EXERCISE DETAILS
Go through the entries below. Copy each line in which "every" appears.

....

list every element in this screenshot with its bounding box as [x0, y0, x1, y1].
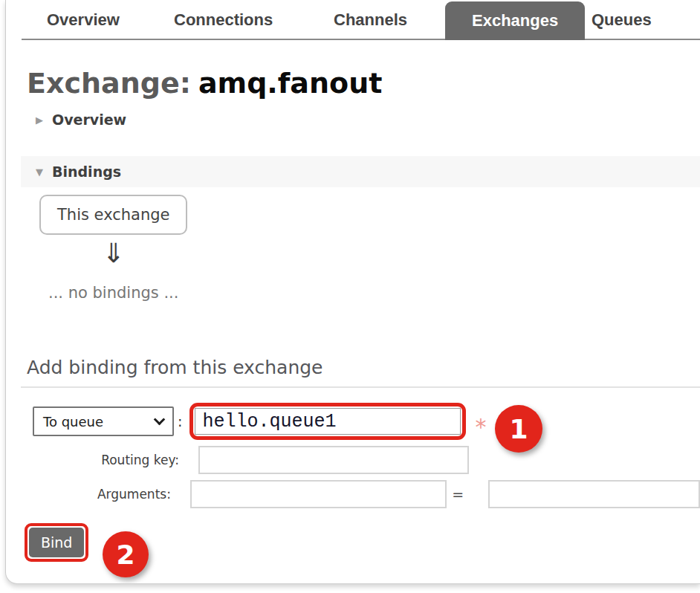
equals-sign: = [452, 486, 464, 502]
destination-type-value: To queue [43, 414, 103, 430]
chevron-down-icon [154, 413, 166, 425]
destination-row: To queue : * [27, 403, 700, 440]
section-overview-label: Overview [52, 111, 126, 128]
routing-key-label: Routing key: [27, 453, 179, 467]
tab-connections[interactable]: Connections [174, 0, 273, 40]
required-asterisk: * [475, 414, 486, 440]
annotation-highlight-box [189, 403, 466, 440]
routing-key-input[interactable] [198, 446, 469, 474]
section-bindings-toggle[interactable]: ▼ Bindings [21, 156, 700, 187]
routing-key-row: Routing key: [27, 446, 700, 474]
triangle-right-icon: ▶ [36, 115, 43, 125]
section-overview-toggle[interactable]: ▶ Overview [36, 110, 700, 129]
annotation-step-2-badge: 2 [103, 531, 149, 577]
main-content: Exchange:amq.fanout ▶ Overview ▼ Binding… [6, 40, 700, 562]
this-exchange-node: This exchange [39, 195, 187, 235]
tab-exchanges-active[interactable]: Exchanges [445, 1, 585, 40]
page-title: Exchange:amq.fanout [27, 67, 700, 100]
tab-channels[interactable]: Channels [334, 0, 407, 40]
bindings-diagram: This exchange ⇓ ... no bindings ... [39, 195, 187, 302]
triangle-down-icon: ▼ [36, 167, 43, 177]
page-title-prefix: Exchange: [27, 67, 191, 100]
annotation-highlight-bind: Bind [25, 523, 88, 562]
rabbitmq-exchange-page: Overview Connections Channels Exchanges … [0, 0, 700, 593]
no-bindings-text: ... no bindings ... [48, 284, 178, 302]
argument-key-input[interactable] [190, 480, 447, 508]
separator-colon: : [178, 413, 182, 430]
annotation-step-1-badge: 1 [495, 405, 542, 453]
top-tab-bar: Overview Connections Channels Exchanges … [6, 0, 700, 40]
exchange-name: amq.fanout [198, 67, 382, 100]
argument-value-input[interactable] [488, 480, 700, 508]
section-bindings-label: Bindings [52, 163, 121, 180]
double-arrow-down-icon: ⇓ [103, 238, 125, 269]
arguments-label: Arguments: [27, 487, 171, 502]
add-binding-header: Add binding from this exchange [21, 357, 700, 388]
tab-overview[interactable]: Overview [47, 0, 120, 40]
destination-type-select[interactable]: To queue [33, 406, 174, 436]
arguments-row: Arguments: = [27, 480, 700, 508]
content-panel: Overview Connections Channels Exchanges … [5, 0, 700, 584]
tab-queues[interactable]: Queues [592, 0, 652, 40]
destination-queue-input[interactable] [195, 408, 461, 435]
bind-button[interactable]: Bind [29, 528, 84, 557]
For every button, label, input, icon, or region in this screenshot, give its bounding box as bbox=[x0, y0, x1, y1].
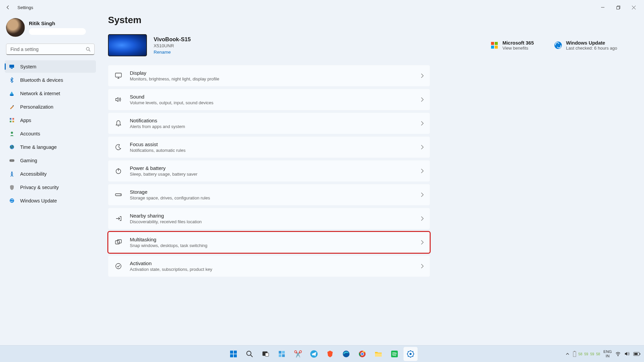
search-input[interactable] bbox=[6, 44, 95, 55]
svg-rect-65 bbox=[640, 353, 640, 355]
maximize-icon bbox=[616, 6, 620, 9]
chevron-right-icon bbox=[421, 192, 424, 197]
taskbar-app-spotify[interactable] bbox=[387, 347, 401, 361]
power-icon bbox=[114, 167, 122, 175]
svg-rect-39 bbox=[265, 353, 269, 356]
device-model: X510UNR bbox=[154, 43, 191, 48]
volume-icon[interactable] bbox=[624, 351, 630, 357]
setting-power-battery[interactable]: Power & battery Sleep, battery usage, ba… bbox=[108, 160, 430, 182]
battery-icon[interactable] bbox=[633, 352, 641, 356]
setting-activation[interactable]: Activation Activation state, subscriptio… bbox=[108, 255, 430, 277]
setting-notifications[interactable]: Notifications Alerts from apps and syste… bbox=[108, 113, 430, 134]
moon-icon bbox=[114, 143, 122, 151]
battery-small-icon bbox=[573, 351, 576, 357]
page-title: System bbox=[108, 15, 631, 25]
tray-hw-stats[interactable]: 58 59 59 58 bbox=[573, 351, 600, 357]
taskbar-app-snip[interactable]: ✂️ bbox=[291, 347, 305, 361]
nav-icon bbox=[9, 144, 15, 150]
wifi-icon[interactable] bbox=[615, 351, 621, 357]
svg-point-15 bbox=[11, 132, 13, 134]
sidebar-item-accessibility[interactable]: Accessibility bbox=[5, 168, 96, 180]
nav-icon bbox=[9, 64, 15, 70]
start-button[interactable] bbox=[226, 347, 240, 361]
taskbar-app-explorer[interactable] bbox=[371, 347, 385, 361]
share-icon bbox=[114, 215, 122, 223]
search-icon bbox=[246, 350, 253, 358]
task-view[interactable] bbox=[259, 347, 273, 361]
windows-update-icon bbox=[554, 42, 562, 49]
nav-icon bbox=[9, 131, 15, 137]
sidebar-item-network-internet[interactable]: Network & internet bbox=[5, 87, 96, 100]
rename-link[interactable]: Rename bbox=[154, 50, 191, 55]
setting-multitasking[interactable]: Multitasking Snap windows, desktops, tas… bbox=[108, 232, 430, 253]
nav-icon bbox=[9, 184, 15, 190]
setting-storage[interactable]: Storage Storage space, drives, configura… bbox=[108, 184, 430, 205]
sidebar-item-gaming[interactable]: Gaming bbox=[5, 154, 96, 167]
svg-rect-33 bbox=[234, 351, 237, 354]
sidebar-item-label: Windows Update bbox=[20, 198, 57, 203]
chevron-right-icon bbox=[421, 264, 424, 268]
back-arrow-icon bbox=[6, 5, 10, 10]
widgets-icon bbox=[278, 350, 285, 358]
svg-rect-32 bbox=[230, 351, 233, 354]
taskbar-app-brave[interactable] bbox=[323, 347, 337, 361]
setting-title: Storage bbox=[130, 189, 414, 195]
svg-point-36 bbox=[247, 351, 251, 355]
svg-point-52 bbox=[410, 353, 412, 355]
sidebar-item-system[interactable]: System bbox=[5, 60, 96, 73]
setting-title: Nearby sharing bbox=[130, 213, 414, 219]
close-button[interactable] bbox=[626, 2, 641, 13]
setting-title: Display bbox=[130, 70, 414, 76]
setting-subtitle: Volume levels, output, input, sound devi… bbox=[130, 100, 414, 105]
svg-line-60 bbox=[413, 351, 413, 352]
taskbar-app-chrome[interactable] bbox=[355, 347, 369, 361]
sidebar-item-accounts[interactable]: Accounts bbox=[5, 127, 96, 140]
svg-rect-49 bbox=[375, 353, 382, 357]
taskbar-search[interactable] bbox=[243, 347, 257, 361]
svg-rect-62 bbox=[574, 351, 575, 352]
chevron-right-icon bbox=[421, 169, 424, 173]
svg-point-19 bbox=[13, 160, 13, 161]
nav-icon bbox=[9, 117, 15, 123]
device-thumbnail[interactable] bbox=[108, 34, 147, 56]
avatar bbox=[6, 18, 25, 37]
taskbar-app-telegram[interactable] bbox=[307, 347, 321, 361]
setting-title: Notifications bbox=[130, 118, 414, 123]
minimize-button[interactable] bbox=[595, 2, 610, 13]
svg-rect-41 bbox=[282, 351, 285, 354]
windows-icon bbox=[229, 350, 237, 358]
setting-subtitle: Snap windows, desktops, task switching bbox=[130, 243, 414, 248]
setting-sound[interactable]: Sound Volume levels, output, input, soun… bbox=[108, 89, 430, 110]
sidebar-item-bluetooth-devices[interactable]: Bluetooth & devices bbox=[5, 74, 96, 86]
setting-display[interactable]: Display Monitors, brightness, night ligh… bbox=[108, 65, 430, 86]
svg-rect-43 bbox=[282, 354, 285, 357]
sidebar-item-label: Personalization bbox=[20, 104, 53, 110]
microsoft-365-block[interactable]: Microsoft 365 View benefits bbox=[490, 40, 534, 51]
svg-rect-35 bbox=[234, 354, 237, 357]
taskbar-app-settings[interactable] bbox=[404, 347, 418, 361]
sidebar-item-windows-update[interactable]: Windows Update bbox=[5, 194, 96, 207]
taskbar-widgets[interactable] bbox=[275, 347, 289, 361]
taskbar-app-edge[interactable] bbox=[339, 347, 353, 361]
sidebar-item-label: Gaming bbox=[20, 158, 37, 163]
tray-overflow[interactable] bbox=[566, 352, 570, 356]
setting-nearby-sharing[interactable]: Nearby sharing Discoverability, received… bbox=[108, 208, 430, 229]
user-name: Ritik Singh bbox=[29, 20, 86, 26]
setting-title: Multitasking bbox=[130, 237, 414, 242]
windows-update-block[interactable]: Windows Update Last checked: 6 hours ago bbox=[554, 40, 618, 51]
maximize-button[interactable] bbox=[610, 2, 626, 13]
sound-icon bbox=[114, 96, 122, 104]
tray-language[interactable]: ENG IN bbox=[603, 350, 612, 358]
back-button[interactable] bbox=[3, 2, 13, 13]
ms365-title: Microsoft 365 bbox=[502, 40, 534, 46]
svg-rect-34 bbox=[230, 354, 233, 357]
sidebar-item-time-language[interactable]: Time & language bbox=[5, 141, 96, 153]
user-profile[interactable]: Ritik Singh bbox=[5, 15, 96, 42]
svg-point-9 bbox=[10, 95, 14, 96]
setting-focus-assist[interactable]: Focus assist Notifications, automatic ru… bbox=[108, 136, 430, 158]
chevron-right-icon bbox=[421, 73, 424, 78]
sidebar-item-personalization[interactable]: Personalization bbox=[5, 101, 96, 113]
sidebar-item-privacy-security[interactable]: Privacy & security bbox=[5, 181, 96, 193]
sidebar-item-apps[interactable]: Apps bbox=[5, 114, 96, 126]
spotify-icon bbox=[390, 350, 398, 358]
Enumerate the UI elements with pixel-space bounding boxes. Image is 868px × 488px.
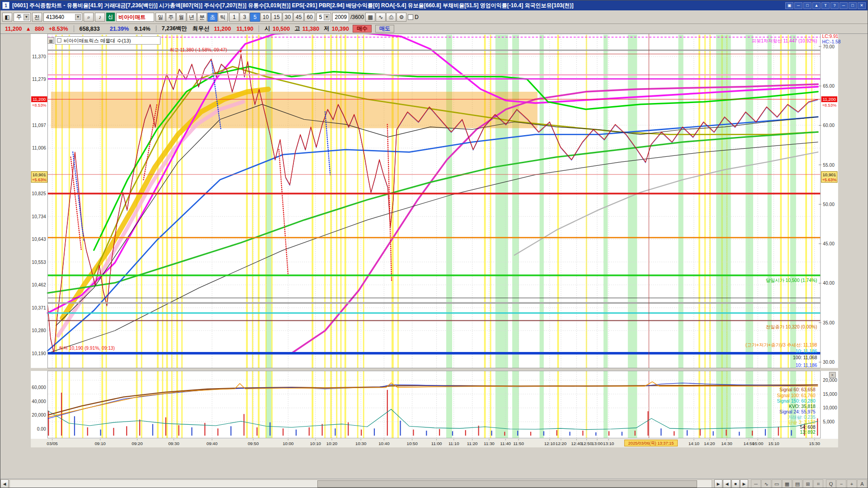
navbtns-▶[interactable]: ▶ bbox=[740, 479, 748, 488]
toolbtns-⌗[interactable]: ⌗ bbox=[813, 479, 823, 488]
chart-canvas[interactable]: 11,37011,27911,09711,00610,82510,73410,6… bbox=[0, 34, 868, 479]
volume-stripe-yellow bbox=[698, 35, 700, 438]
interval-combo-value: 5 bbox=[319, 14, 322, 20]
zoombtns-+[interactable]: + bbox=[847, 479, 857, 488]
intervals-60[interactable]: 60 bbox=[304, 13, 315, 22]
win-controls-T[interactable]: T bbox=[821, 2, 830, 9]
volume-bar bbox=[660, 428, 661, 436]
periods-분[interactable]: 분 bbox=[197, 13, 207, 22]
volume-bar bbox=[231, 426, 231, 436]
prev-day-button[interactable]: 전 bbox=[32, 13, 42, 22]
volume-bar bbox=[557, 430, 557, 436]
d-checkbox-label: D bbox=[415, 14, 419, 20]
navbtns-◀[interactable]: ◀ bbox=[723, 479, 731, 488]
volume-bar bbox=[517, 431, 518, 436]
win-controls-▲[interactable]: ▲ bbox=[812, 2, 821, 9]
navbtns-▶[interactable]: ▶ bbox=[714, 479, 722, 488]
chevron-down-icon[interactable]: ▼ bbox=[324, 14, 330, 20]
interval-combo[interactable]: 5▼ bbox=[316, 13, 331, 22]
volume-bar bbox=[113, 428, 114, 436]
periods-틱[interactable]: 틱 bbox=[218, 13, 228, 22]
ricons-▦[interactable]: ▦ bbox=[365, 13, 375, 22]
win-controls-✕[interactable]: ✕ bbox=[858, 2, 866, 9]
win-controls-□[interactable]: □ bbox=[849, 2, 857, 9]
intervals-30[interactable]: 30 bbox=[283, 13, 293, 22]
volume-bar bbox=[191, 427, 192, 436]
ricons-⚙[interactable]: ⚙ bbox=[396, 13, 406, 22]
time-axis-label: 11:50 bbox=[513, 441, 524, 446]
y-axis-tick: 10,190 bbox=[32, 351, 46, 356]
chevron-down-icon[interactable]: ▼ bbox=[75, 14, 81, 20]
hc-label: HC:-1.58 bbox=[822, 39, 841, 44]
toolbtns-─[interactable]: ─ bbox=[751, 479, 761, 488]
volume-bar bbox=[152, 424, 153, 436]
zoombtns-−[interactable]: − bbox=[836, 479, 846, 488]
intervals-10[interactable]: 10 bbox=[260, 13, 271, 22]
time-axis-label: 14:30 bbox=[721, 441, 732, 446]
chart-nav-buttons: ▶◀■▶ bbox=[714, 479, 748, 488]
chart-annotation: 피봇1차저항선 11,447 (10.92%) bbox=[752, 38, 817, 43]
time-axis-label: 09:40 bbox=[207, 441, 218, 446]
periods-년[interactable]: 년 bbox=[187, 13, 197, 22]
y-axis-tick: 10,643 bbox=[32, 237, 46, 242]
ricons-⎙[interactable]: ⎙ bbox=[386, 13, 396, 22]
sub-indicator-label: 54: 608 bbox=[800, 425, 816, 430]
toolbtns-▦[interactable]: ▦ bbox=[782, 479, 792, 488]
avg-price-value: 10,901 bbox=[33, 172, 46, 177]
periods-일[interactable]: 일 bbox=[156, 13, 165, 22]
volume-profile-band bbox=[51, 92, 538, 128]
toolbtns-▭[interactable]: ▭ bbox=[772, 479, 782, 488]
scrollbar-track[interactable] bbox=[9, 479, 712, 488]
volume: 658,833 bbox=[80, 26, 100, 32]
sub-left-tick: 40,000 bbox=[32, 399, 46, 404]
search-icon[interactable]: ⌕ bbox=[84, 13, 94, 22]
periods-주[interactable]: 주 bbox=[166, 13, 176, 22]
volume-bar bbox=[348, 422, 349, 436]
toolbtns-▤[interactable]: ▤ bbox=[793, 479, 802, 488]
chart-tool-icons: ─∿▭▦▤⊞⌗ bbox=[751, 479, 823, 488]
y-axis-tick: 11,097 bbox=[32, 123, 46, 128]
d-checkbox[interactable] bbox=[408, 14, 413, 20]
win-controls-▣[interactable]: ▣ bbox=[785, 2, 793, 9]
toolbtns-∿[interactable]: ∿ bbox=[761, 479, 771, 488]
volume-bar bbox=[374, 428, 375, 436]
win-controls-─[interactable]: ─ bbox=[794, 2, 802, 9]
win-controls-□[interactable]: □ bbox=[803, 2, 811, 9]
zoombtns-Q[interactable]: Q bbox=[826, 479, 836, 488]
pane-divider[interactable] bbox=[31, 368, 838, 371]
volume-bar bbox=[778, 427, 779, 436]
intervals-5[interactable]: 5 bbox=[250, 13, 260, 22]
chevron-down-icon[interactable]: ▼ bbox=[24, 14, 29, 20]
bar-count-field[interactable]: 2009 bbox=[332, 13, 349, 22]
win-controls-?[interactable]: ? bbox=[830, 2, 839, 9]
right-axis-tick: 45.00 bbox=[823, 241, 835, 246]
intervals-1[interactable]: 1 bbox=[229, 13, 239, 22]
volume-bar bbox=[530, 432, 531, 436]
zoombtns-A[interactable]: A bbox=[857, 479, 867, 488]
sound-icon[interactable]: ♪ bbox=[95, 13, 105, 22]
stock-type-combo[interactable]: 주▼ bbox=[14, 13, 31, 22]
periods-초[interactable]: 초 bbox=[208, 13, 217, 22]
win-controls-─[interactable]: ─ bbox=[840, 2, 848, 9]
navbtns-■[interactable]: ■ bbox=[731, 479, 740, 488]
buy-button[interactable]: 매수 bbox=[353, 25, 372, 33]
intervals-3[interactable]: 3 bbox=[240, 13, 250, 22]
stock-code-input[interactable]: 413640▼ bbox=[43, 13, 82, 22]
intervals-45[interactable]: 45 bbox=[293, 13, 304, 22]
y-axis-tick: 10,462 bbox=[32, 282, 46, 287]
ricons-∿[interactable]: ∿ bbox=[376, 13, 386, 22]
toolbtns-⊞[interactable]: ⊞ bbox=[803, 479, 813, 488]
sell-button[interactable]: 매도 bbox=[375, 25, 394, 33]
time-axis-label: 15:10 bbox=[768, 441, 779, 446]
volume-bar bbox=[439, 429, 440, 436]
volume-bar bbox=[465, 430, 466, 436]
dock-icon[interactable]: ◧ bbox=[2, 13, 12, 22]
scrollbar-thumb[interactable] bbox=[317, 480, 697, 488]
time-axis-label: 11:20 bbox=[467, 441, 478, 446]
scroll-left-button[interactable]: ◀ bbox=[0, 479, 9, 488]
periods-월[interactable]: 월 bbox=[176, 13, 186, 22]
chart-title-checkbox[interactable] bbox=[57, 38, 61, 42]
intervals-15[interactable]: 15 bbox=[271, 13, 282, 22]
y-axis-tick: 11,006 bbox=[32, 145, 46, 150]
chart-annotation: 당일시가 10,500 (1.74%) bbox=[766, 278, 817, 283]
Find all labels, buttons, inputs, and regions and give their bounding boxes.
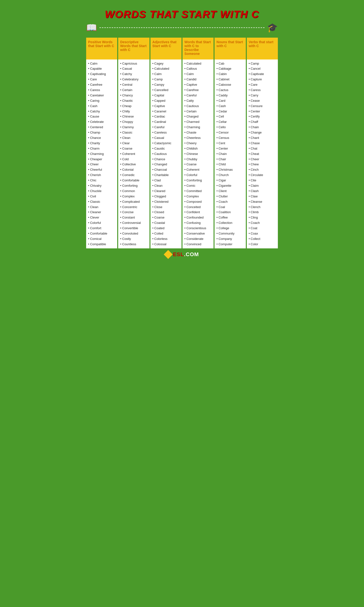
list-item: Colossal <box>151 242 181 247</box>
list-item: Chant <box>248 135 277 141</box>
list-item: Chair <box>216 157 245 162</box>
list-item: Carefree <box>87 82 116 88</box>
column-header-5: Verbs that start with C <box>247 38 278 59</box>
list-item: Capricious <box>119 61 148 66</box>
list-item: Comfortable <box>87 231 116 237</box>
list-item: Coach <box>216 199 245 204</box>
list-item: Censure <box>248 104 277 109</box>
column-list-5: CampCancelCaptivateCaptureCareCaressCarr… <box>247 59 278 248</box>
list-item: Cactus <box>216 87 245 93</box>
list-item: Cab <box>216 61 245 66</box>
list-item: Coherent <box>183 167 213 173</box>
list-item: Charity <box>87 141 116 146</box>
list-item: Church <box>216 173 245 178</box>
list-item: Chic <box>87 178 116 183</box>
list-item: Cedar <box>216 109 245 114</box>
list-item: Color <box>248 242 277 247</box>
list-item: Centered <box>87 125 116 130</box>
list-item: Coat <box>248 226 277 231</box>
list-item: Capable <box>87 66 116 72</box>
list-item: Charming <box>87 151 116 157</box>
list-item: Clogged <box>151 194 181 199</box>
list-item: Caramel <box>151 109 181 114</box>
list-item: Charming <box>183 125 213 130</box>
list-item: Confusing <box>183 221 213 226</box>
list-item: Clean <box>119 135 148 141</box>
footer-logo: ESL.COM <box>86 248 278 260</box>
list-item: Comedic <box>119 173 148 178</box>
list-item: Cash <box>216 104 245 109</box>
list-item: Careful <box>183 93 213 98</box>
column-0: Positive Words that Start with CCalmCapa… <box>86 38 117 248</box>
list-item: Cheaper <box>87 157 116 162</box>
list-item: Close <box>151 204 181 210</box>
list-item: Colorful <box>87 221 116 226</box>
list-item: Calculated <box>151 66 181 72</box>
list-item: Clench <box>248 204 277 210</box>
list-item: Caring <box>87 98 116 104</box>
column-header-4: Nouns that Start with C <box>215 38 246 59</box>
list-item: Computer <box>216 242 245 247</box>
list-item: Clash <box>248 188 277 194</box>
list-item: Casual <box>151 135 181 141</box>
list-item: Chaste <box>183 130 213 135</box>
list-item: Cheat <box>248 151 277 157</box>
list-item: Celebrate <box>87 119 116 125</box>
list-item: Cautious <box>183 104 213 109</box>
list-item: Cloistered <box>151 199 181 204</box>
list-item: Confident <box>183 210 213 215</box>
list-item: Choppy <box>119 119 148 125</box>
list-item: Charm <box>87 146 116 151</box>
column-header-3: Words that Start with C to Describe Some… <box>182 38 214 59</box>
list-item: Casual <box>119 66 148 72</box>
list-item: Census <box>216 135 245 141</box>
list-item: Composed <box>183 199 213 204</box>
list-item: Civil <box>87 194 116 199</box>
list-item: Cheer <box>248 157 277 162</box>
column-4: Nouns that Start with CCabCabbageCabinCa… <box>215 38 246 248</box>
logo-text: ESL.COM <box>173 251 199 258</box>
list-item: Capped <box>151 98 181 104</box>
list-item: Coal <box>216 204 245 210</box>
list-item: Classic <box>87 199 116 204</box>
list-item: Child <box>216 162 245 167</box>
column-list-0: CalmCapableCaptivatingCareCarefreeCaress… <box>86 59 117 248</box>
list-item: Conservative <box>183 231 213 237</box>
list-item: Captive <box>151 104 181 109</box>
list-item: Campy <box>151 82 181 88</box>
list-item: Charged <box>183 114 213 119</box>
list-item: Coarse <box>151 215 181 221</box>
list-item: Cataclysmic <box>151 141 181 146</box>
column-5: Verbs that start with CCampCancelCaptiva… <box>247 38 278 248</box>
list-item: Cardinal <box>151 119 181 125</box>
graduation-icon: 🎓 <box>267 23 278 33</box>
list-item: Champ <box>87 130 116 135</box>
list-item: Censor <box>216 130 245 135</box>
list-item: Cabinet <box>216 77 245 82</box>
list-item: Colorful <box>183 173 213 178</box>
list-item: Cheap <box>119 104 148 109</box>
list-item: Concise <box>119 210 148 215</box>
list-item: Coax <box>248 231 277 237</box>
list-item: Carefree <box>183 87 213 93</box>
list-item: Comfort <box>87 226 116 231</box>
list-item: Clear <box>119 141 148 146</box>
list-item: Considerate <box>183 236 213 242</box>
column-2: Adjectives that Start with CCageyCalcula… <box>150 38 182 248</box>
list-item: Chaotic <box>119 98 148 104</box>
list-item: Cleaner <box>87 210 116 215</box>
list-item: Care <box>248 82 277 88</box>
list-item: Colonial <box>119 167 148 173</box>
list-item: Clutter <box>216 194 245 199</box>
list-item: Cheerless <box>183 135 213 141</box>
list-item: Company <box>216 236 245 242</box>
list-item: Collect <box>248 236 277 242</box>
list-item: Center <box>248 109 277 114</box>
list-item: Chancy <box>119 93 148 98</box>
list-item: Capital <box>151 93 181 98</box>
list-item: Card <box>216 98 245 104</box>
list-item: Candid <box>183 77 213 82</box>
list-item: Catty <box>183 98 213 104</box>
list-item: Controversial <box>119 221 148 226</box>
list-item: Carry <box>248 93 277 98</box>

....

RESULT OF THE TASK
list every element in this screenshot with its bounding box as [x0, y0, x1, y1].
For every button, label, input, icon, or region in this screenshot, give its bounding box as bbox=[x0, y0, x1, y1].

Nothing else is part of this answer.